African living heritage is celebrated in the MOOC ‘Challenges and Perspectives of African Heritage’
Until the 1st of April, a MOOC (Massive Open Online Course) is being held online, focusing on the Challenges and Perspectives of African Heritage. This is the first output of an international academic collaboration between University Paris 1 Panthéon-Sorbonne and University Sorbonne Nouvelle in France, and University Gaston Berger in Senegal. The MOOC is open to anyone wishing to learn more about the richness of African cultural heritage, as well as about the challenges and opportunities it presents for the development of territories and local communities.

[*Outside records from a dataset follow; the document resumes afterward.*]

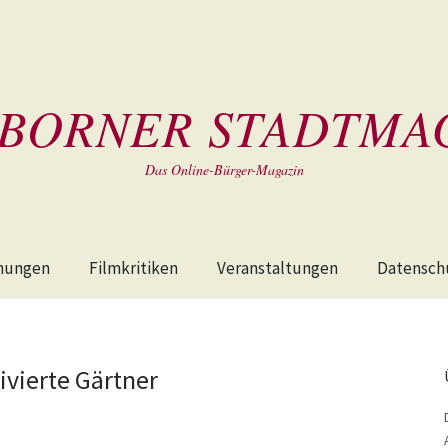
BORNER STADTMA
Das Online-Bürger-Magazin
hungen
Filmkritiken
Veranstaltungen
Datensch
ivierte Gärtner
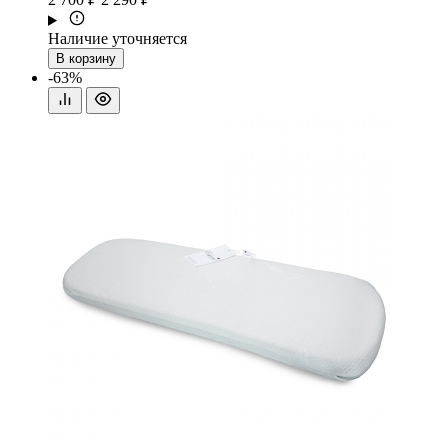
Наличие уточняется
В корзину
-63%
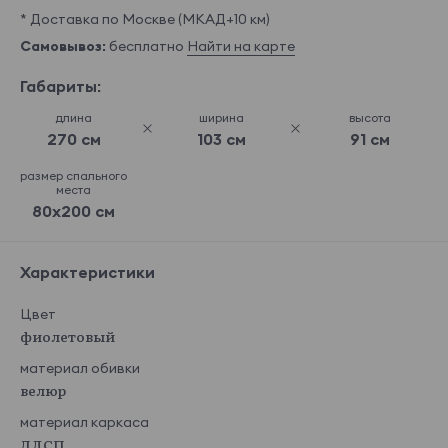
* Доставка по Москве (МКАД+10 км)
Самовывоз:
бесплатно
Найти на карте
Габариты:
длина
ширина
высота
270 см
103 см
91 см
размер спального
места
80x200 см
Характеристики
Цвет
фиолетовый
материал обивки
велюр
материал каркаса
ЛДСП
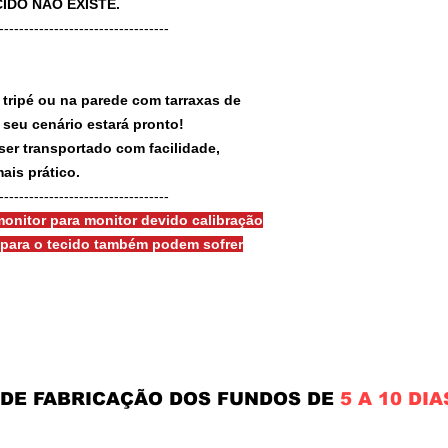
IDO NÃO EXISTE.
-----------------------------------
 tripé ou na parede com tarraxas de
e seu cenário estará pronto!
ser transportado com facilidade,
ais prático.
-----------------------------------
onitor para monitor devido calibração
s para o tecido também podem sofrer
 DE FABRICAÇÃO DOS FUNDOS DE
5 A 10 DIA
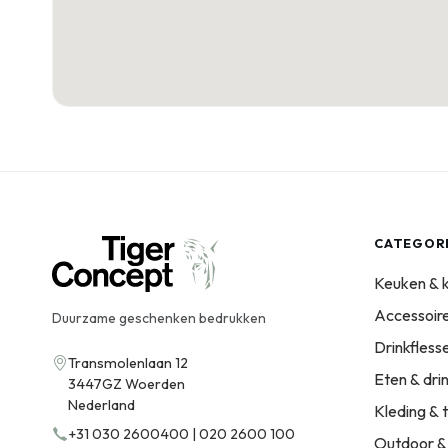
CATEGOR
Keuken & 
Accessoir
Duurzame geschenken bedrukken
Drinkfles
Transmolenlaan 12
Eten & dri
3447GZ Woerden
Nederland
Kleding & t
+31 030 2600400 | 020 2600 100
Outdoor &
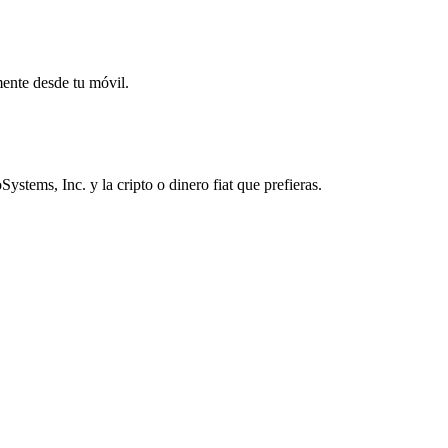
mente desde tu móvil.
tems, Inc. y la cripto o dinero fiat que prefieras.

An entire chapter is dedicated to African intangible cultural heritage and the 2003 Convention for its safeguarding. Since the Convention has entered into force in 2006, Africa has been one of the most active regions for ICH safeguarding. The Convention has now been ratified by 50 States Parties in Africa and there are 88 elements inscribed by States Parties from the African continent, showing the growing awareness of its significance, also for sustainable development. For instance, Kenya recently saw “Success story of promoting traditional foods and safeguarding traditional foodways in Kenya” selected for the Register of Good Safeguarding Practices during the last Committee. It embodies the thriving dynamic in the region towards the safeguarding of living heritage in all its forms.
There are also several projects being implemented in Africa that are consolidating other areas such as education. The largest portion of the requests approved for the International Assistance mechanisms were submitted by States Parties from the African continent, representing 54% of the amount of assistance granted between 2008 and late 2021. For example, a project UNESCO is doing in Zimbabwe aimed to address the lack of consolidated content on living heritage in primary schools, as well as to help train teachers to allow them to become actors and enablers for the transmission of intangible cultural heritage. The project focused on indigenous languages, as well as the performing arts, such as dances and other oral expressions that were encapsulated in those languages.
Anyone can enroll at anytime by following the instructions online. The courses are available in French and in English.
UNESCO is pleased to witness the production of a MOOC that presents the richness of African cultural heritage, both tangible and intangible, as a result of a collaboration between universities in France and Senegal, coordinated by the UNITWIN/UNESCO Chairs Programme.